Currently all the durability and armor stats for construction pieces are identical for different materials. This was due to the fact that material strength didn’t really correlate to cost to obtain in the current metagame (wood was the hardest to build with despite being the least durable). To avoid re-balancing gathering costs and therefore recipes of everything we put off configuration of the resistances. One thing we didn’t think of was just increasing the construction cost for the more durable materials (duh!), and as a side effect of recreating all the construction pieces we did this anyway. That allowed me to start tuning the construction piece durability to be tiered based on material.

While exploring this balance, it has become clear that placing 1 C4 to destroy a whole base isn’t much fun. What I am working towards now is nerfing the crap out of C4 explosions, and giving a massive buff to detcap drop rates. Meaning C4 will be common place, but creative uses will dictate your ability to get into a base. Now that explosion force can be reflected off other objects, tighter spaces will be key to doing maximum damage.

Lower barrier to entry on vehicles

This is the first wipe I’ve had the time to actually play a comparable amount to the rest of you to get a feel for the journey from early to late game (Due to the fact I wasn’t madly patching bugs after release). A large focus of mine being getting that roach kitted out as soon as possible. I’ve come to the conclusion that the barrier to entry on vehicles needs to be lower. While more hardcore players will likely be thinking “I can get 5 cars by day 2, its 2easy”, there is a bit more to it.

As most of you know, chassis’ and container crates spawn rate scales linearly with the number of players online at any given time. This is to stop the person who doesn’t sleep getting an entire maps worth of spawns over night, while people in the day have to fight over them. This works for the most part, however as the rates are simply based on players online, not players in the area, the first few people to get to red desert / snow towns and setup a base get an unevenly distributed portion of the spawns to themselves. For the first week of any wipe, 70%+ of the players are tottling around Valley and Fortress while a limited few are churning through 70% of the loot spawns on the map.

This effect is compounded by the fact that once you get a vehicle, town hopping to grab the loot takes 1/10th of the time. So while half the server is fighting over the 3 or so loot crates in fortress and valley on foot there are 3 or 4 people gunning around the remaining 4 towns uncontested.

I can’t think of a nice solution to cap the progression of players who progress fastest without requiring a contest over areas. This just sounds like an ungly system that people will end up gaming with alt accounts anyway so I am opting for just increasing the spawn rate of chassis’ and crates.

Along with this, in the slightly longer term, we will be adding destructibility to vehicles. For this to not suck, vehicles will need to be much easier to get otherwise the risk of crashing into a tree would stop you from driving it.
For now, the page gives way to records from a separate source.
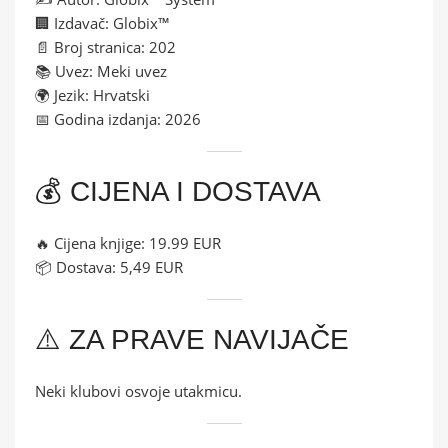
🏢 Izdavač: Globix™
📄 Broj stranica: 202
📚 Uvez: Meki uvez
🌍 Jezik: Hrvatski
📅 Godina izdanja: 2026
💰 CIJENA I DOSTAVA
🔥 Cijena knjige: 19.99 EUR
📦 Dostava: 5,49 EUR
⚠️ ZA PRAVE NAVIJAČE
Neki klubovi osvoje utakmicu.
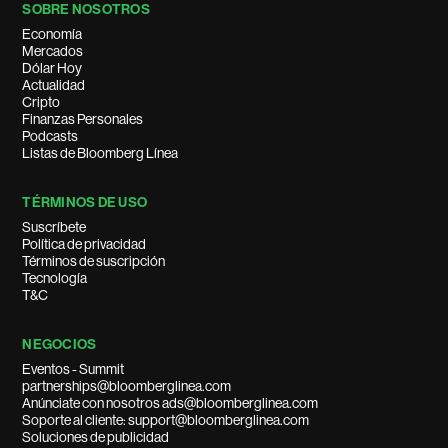
SOBRE NOSOTROS
Economía
Mercados
Dólar Hoy
Actualidad
Cripto
Finanzas Personales
Podcasts
Listas de Bloomberg Línea
TÉRMINOS DE USO
Suscríbete
Política de privacidad
Términos de suscripción
Tecnología
T&C
NEGOCIOS
Eventos - Summit
partnerships@bloomberglinea.com
Anúnciate con nosotros ads@bloomberglinea.com
Soporte al cliente: support@bloomberglinea.com
Soluciones de publicidad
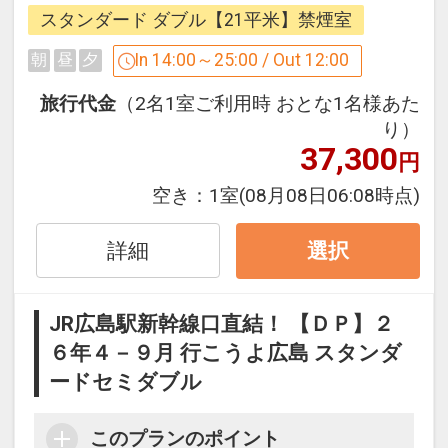
扉を開けたその瞬間から始まる優雅なプ
スタンダード ダブル【21平米】禁煙室
ライベートタイム。シックな雰囲気のイ
ンテリアに囲まれた清潔感ある室内で旅
In 14:00～25:00 / Out 12:00
朝
昼
夕
先の疲れを癒し、きめ細やかなおもてな
旅行代金
（2名1室ご利用時 おとな1名様あた
しでやすらぎのひとときをお過ごしくだ
り）
さい。
37,300
円
空き：
1室
(08月08日06:08時点)
【客 室】
・全室Ｗi-Ｆi・有線ＬＡＮインターネッ
詳細
ト接続無料
選択
・全室ズボンプレッサー完備
・空気清浄機完備
JR広島駅新幹線口直結！ 【ＤＰ】２
６年４－９月 行こうよ広島 スタンダ
【館 内】
ードセミダブル
・チェックアウトゆとりの12：00
・自動外貨両替機(24時間対応)
このプランのポイント
・お荷物お預かりサービス(無料)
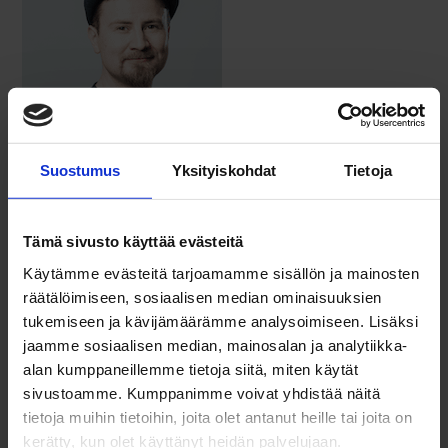
Suostumus
Yksityiskohdat
Tietoja
Tuomas Mik­konen
Tämä sivusto käyttää evästeitä
val­mentaja
Käytämme evästeitä tarjoamamme sisällön ja mainosten
räätälöimiseen, sosiaalisen median ominaisuuksien
tukemiseen ja kävijämäärämme analysoimiseen. Lisäksi
jaamme sosiaalisen median, mainosalan ja analytiikka-
alan kumppaneillemme tietoja siitä, miten käytät
sivustoamme. Kumppanimme voivat yhdistää näitä
tietoja muihin tietoihin, joita olet antanut heille tai joita on
kerätty, kun olet käyttänyt heidän palvelujaan.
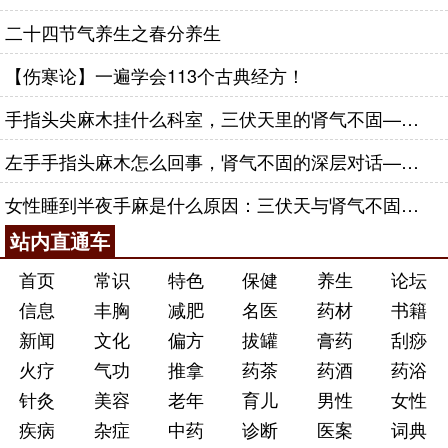
二十四节气养生之春分养生
【伤寒论】一遍学会113个古典经方！
手指头尖麻木挂什么科室，三伏天里的肾气不固——肾合jjn
左手手指头麻木怎么回事，肾气不固的深层对话——肾合jjn
女性睡到半夜手麻是什么原因：三伏天与肾气不固的深层对话
站内直通车
首页
常识
特色
保健
养生
论坛
信息
丰胸
减肥
名医
药材
书籍
新闻
文化
偏方
拔罐
膏药
刮痧
火疗
气功
推拿
药茶
药酒
药浴
针灸
美容
老年
育儿
男性
女性
疾病
杂症
中药
诊断
医案
词典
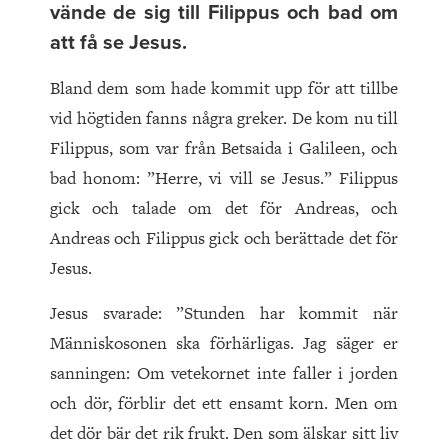
vände de sig till Filippus och bad om
att få se Jesus.
Bland dem som hade kommit upp för att tillbe
vid högtiden fanns några greker. De kom nu till
Filippus, som var från Betsaida i Galileen, och
bad honom: ”Herre, vi vill se Jesus.” Filippus
gick och talade om det för Andreas, och
Andreas och Filippus gick och berättade det för
Jesus.
Jesus svarade: ”Stunden har kommit när
Människosonen ska förhärligas. Jag säger er
sanningen: Om vetekornet inte faller i jorden
och dör, förblir det ett ensamt korn. Men om
det dör bär det rik frukt. Den som älskar sitt liv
Ideally some form of vehicle will be easy come easy go, and we will be adding higher tier vehicles which are much rarer for those who want to continue the loot chase.

Holding towns

Another thing that came to my attention this week, is that the mechanic of holding an area for control of its loot yield isn’t currently working in towns. It seems to work ok (bar infamy crapness) around the resource rich valleys in the starting areas as people fight off others from building bases nearby and harvesting their resources. It is fundamentally broken in towns.

The reason for this is the speed at which the loot re-spawns is far too slow for it to be worth holding onto a town beyond clearing it once. You do a single run, stash it and do something else for 10-20 mins before trying again. During that time 3 people probably went through and looted the one spawn that came up, end up with a boring low yield for everyone. Its never really worth shooting anyone in a town as they can likely make it back before anything respawns.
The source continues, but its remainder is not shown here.